━━ Data ━━

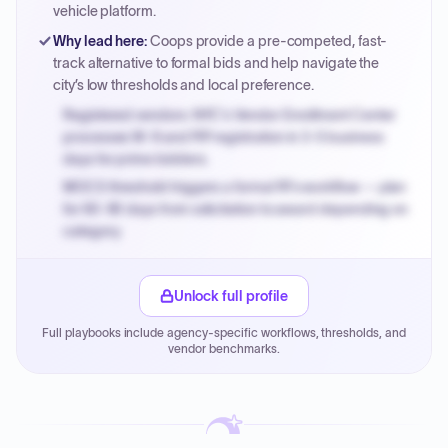
vehicle platform.
Why lead here
:
Coops provide a pre-competed, fast-
track alternative to formal bids and help navigate the
city’s low thresholds and local preference.
Registered vendors: NYC's Vendor Enrollment Center
processes W-9 and PIP registration in 3-5 business
days for prime bidders.
MOCS threshold triggers a formal RFx workflow — plan
for 60-90 days from solicitation to award depending on
category.
Small purchase authority allows agencies to bypass
PPB review for micro-purchases under 20K when
Unlock full profile
justified.
Full playbooks include agency-specific workflows, thresholds, and
Payment cycles run Net-45 by default; expedite via NYC
vendor benchmarks.
PayNow with a 2% early-pay discount on approved
invoices.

━━━

**Task brief:** Please let your answer be exactly the lines from the one holding "Full playbooks include" through the last line of the entries above, both ends included.

**Expected output:**
Full playbooks include agency-specific workflows, thresholds, and
Payment cycles run Net-45 by default; expedite via NYC
vendor benchmarks.
PayNow with a 2% early-pay discount on approved
invoices.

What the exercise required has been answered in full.